(Data supplied)
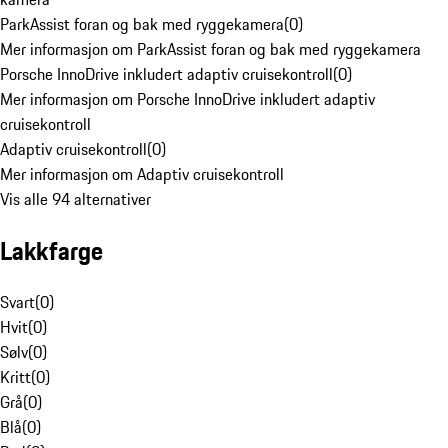
ParkAssist foran og bak med ryggekamera
(
0
)
Mer informasjon om ParkAssist foran og bak med ryggekamera
Porsche InnoDrive inkludert adaptiv cruisekontroll
(
0
)
Mer informasjon om Porsche InnoDrive inkludert adaptiv
cruisekontroll
Adaptiv cruisekontroll
(
0
)
Mer informasjon om Adaptiv cruisekontroll
Vis alle 94 alternativer
Lakkfarge
Svart
(
0
)
Hvit
(
0
)
Sølv
(
0
)
Kritt
(
0
)
Grå
(
0
)
Blå
(
0
)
(End Data supplied)
_What to work on:_ Return the data exactly as it stands, minus the pictures.

_Reply:_
ParkAssist foran og bak med ryggekamera
(
0
)
Mer informasjon om ParkAssist foran og bak med ryggekamera
Porsche InnoDrive inkludert adaptiv cruisekontroll
(
0
)
Mer informasjon om Porsche InnoDrive inkludert adaptiv
cruisekontroll
Adaptiv cruisekontroll
(
0
)
Mer informasjon om Adaptiv cruisekontroll
Vis alle 94 alternativer
Lakkfarge
Svart
(
0
)
Hvit
(
0
)
Sølv
(
0
)
Kritt
(
0
)
Grå
(
0
)
Blå
(
0
)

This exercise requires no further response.